An analysis of the implications for Southeast Asia.
While the concept of the Health Silk Road (HSR) was first mentioned in a speech by Xi Jinping in 2016, the HSR has always stayed on the margin of the Belt and Road Initiative (BRI) until the unexpected outbreak of the coronavirus. According to a new FES analysis, the HSR is going to provide in the future an increasingly important policy frame for China to strengthen and reform its foreign medical aid system, increase its influence in regional and global health governance, direct BRI investment to basic public health investment, enlarge China’s role in the supplies of medical products and services and to improve its image.
The ongoing COVID-19 pandemic is going to fundamentally transform global politics and the foreign policy priorities of many countries. Since its outbreak, the pandemic has exposed the significant weaknesses of public health infrastructure of developed and developing countries alike. Healthcare facilities were overwhelmed with the sudden surge of cases and the information systems were unable to cope, while basic personal protective equipment, including respirators, surgical masks, hospital gloves, protective garments, medical goggles and medical shoe covers were in short supply. As a study by Peterson Institute of International Economics shows, China supplied almost 50 per cent of these protective equipment products to the world market pre-COVID-19, and the continued ability by China to make and export these supplies will be crucial for countries, especially poor countries, to battle the pandemic and other potential diseases.
At the same time, with the pandemic negatively affecting so many economies, it is unlikely that the BRI will be unable to continue its costly and sometimes controversial infrastructure and overcapacity transfer mantle in its early phase. Hence, China is likely to redirect the HSR as a mainstay of the BRI, emphasising the healthcare infrastructure foundation of the BRI countries, together with the already prominent Digital Silk Road, in the coming years. In addition, Made in China 2025, a strategic industrial policy initiative announced in 2015, lists 10 strategic high-tech areas where China aims to be self-sufficient, including biotechnology and high-end medical devices.
The HSR will also be relevant for Beijing to claim leadership in regional and global health governance. China has doubled down its support for the World Health Organization, for example, while the Trump administration of the US has decided to withdraw from it. China is likely to package its participation in regional and global health governance as an illustration of how the HSR is contributing to the betterment of humanity. Beijing will also continue to enlarge its role in global medical supply chain and investment with the HSR. They are already the largest supplier basic protective equipment and of certain drugs, and, in the future, it will aim to make inroads into the manufacturing and export of sophisticated medical devices. Given the limited manufacturing capabilities of some of these products in developing countries, China may increase its investment in the manufacturing of basic health equipment in these countries, especially within industrial parks that have already been created under the BRI. This will also ensure that China remains an important factor in regional and global medical supply chains.

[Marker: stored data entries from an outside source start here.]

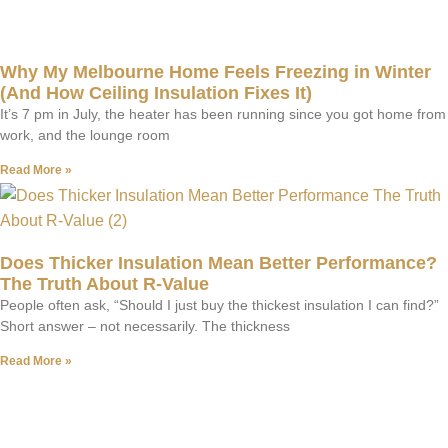
Why My Melbourne Home Feels Freezing in Winter
(And How Ceiling Insulation Fixes It)
It’s 7 pm in July, the heater has been running since you got home from
work, and the lounge room
Read More »
Does Thicker Insulation Mean Better Performance?
The Truth About R-Value
People often ask, “Should I just buy the thickest insulation I can find?”
Short answer – not necessarily. The thickness
Read More »
Have A Question?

During the pandemic, many Southeast Asian countries have been recipients of China’s medical assistance in the form of basic protective equipment and medical advisory teams, and they see such assistance as comprehensive, helpful and timely. Southeast Asia will be an important region where China promotes the HSR. Concrete health cooperation projects will be negotiated bilaterally. At the multilateral level and at the sub-regional level, China will engage for the purposes of policy consensus and coordination. Economically, different Southeast Asian countries will have different kinds of investment and trade relationships with China, depending on their level of economic development. The mixture of poor, middle-income and advanced economies within the region allows China to comprehensively engage with the region with different aspects of the HSR. Leveraging on the HSR, poorer countries can ask for greater assistance in the construction of basic public health infrastructure and capacity training. Scientific exchange and cooperation can also benefit the health professionals and scientists from both sides. The integration of digital functions also allows healthcare systems to be much more efficient and will help China to promote its digital, health and biotechnological standards.
With the intensification of US–China rivalry and much wariness of dependence on China for basic protective gear in the West, from Beijing´s perspective Southeast Asia is ideal for nearshoring of manufacturing industries of medical equipment. This is particularly true for countries such as Vietnam, where a level of production capacity in such equipment already exists and shifting production from China would therefore be less costly. This is happening independent of the HSR, but ironically the HSR may also justify certain Chinese-owned medical equipment manufacturers and pharmaceutical companies to relocate or expand out of China, in search of greater market access and lower costs in a China-Southeast Asia industrial region as recently mentioned in Chinese media.